Le tante lingue che parla il Pardo

«Così tante persone ammassate in una piccola piazza con questo caldo mi fanno sentire come a casa mia» – Questa frase pronunciata sul palco di Piazza Grande dal divo di Bollywood Shah Ruckh Khan dopo aver ricevuto il Pardo alla carriera è una delle più significative di Locarno 77
Antonio Mariotti
19.08.2024 06:00

«Così tante persone ammassate in una piccola piazza con questo caldo mi fanno sentire come a casa mia». Questa frase pronunciata il 10 agosto scorso sul palco di Piazza Grande dal divo di Bollywood Shah Ruckh Khan dopo aver ricevuto il Pardo alla carriera è una delle più significative di Locarno 77. Ha infatti il potere di proiettarci con la fantasia a migliaia di chilometri di distanza, nella megalopoli indiana di Mumbai, e di farci intuire come potrebbe essere considerato il festival ticinese in quel contesto: un piccolo e simpatico evento di quartiere, un puntino luminoso perso tra migliaia di altri all’interno di un’infinita ragnatela di luci. Questa frase simboleggia però soprattutto la capacità di Locarno di riuscire ad inglobare realtà completamente diverse - come quella di Bollywood per l’appunto - «piegandole» alle sue esigenze, senza stravolgere lo spirito che da sempre anima la manifestazione. Shah Ruckh Khan è solo l’ultimo esempio in questo senso e di certo non sarà l’ultimo, poiché se il Festival vuole continuare a crescere dovrà essere in grado di ampliare ulteriormente il proprio raggio d’azione senza perdere di vista la sua missione principale: fare da cassa di risonanza al cinema di qualità libero da condizionamenti economici troppo pressanti.

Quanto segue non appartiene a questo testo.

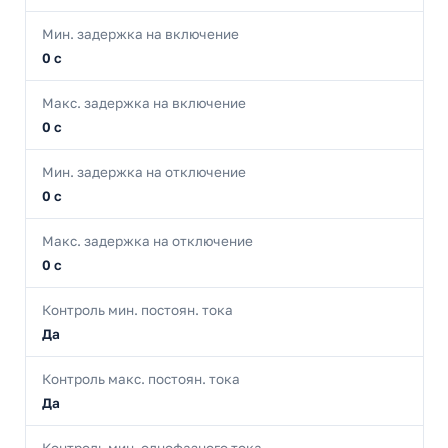
Мин. задержка на включение
0 с
Макс. задержка на включение
0 с
Мин. задержка на отключение
0 с
Макс. задержка на отключение
0 с
Контроль мин. постоян. тока
Да
Контроль макс. постоян. тока
Да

Intanto, Locarno 77 si è concluso con un piccolo ma confortante aumento del pubblico (+ 3.5%) e con un ulteriore significativo riconoscimento per un’altra cineasta ticinese: dopo il premio per la miglior regista emergente ottenuto da Denise Fernandes tra i Cineasti del Presente, Klaudia Reynicke si è portata a casa il Premio del pubblico di Piazza Grande con il suo Reinas. E scusate se è poco. Il Ticino della settima arte dimostra così di non essere più quel deserto dove fino a pochi anni fa erano attivi solo pochissimi precursori, ma un territorio fertile, in grado ormai non più solo di ospitare il Pardo ma anche di contribuire fattivamente al suo sviluppo artistico.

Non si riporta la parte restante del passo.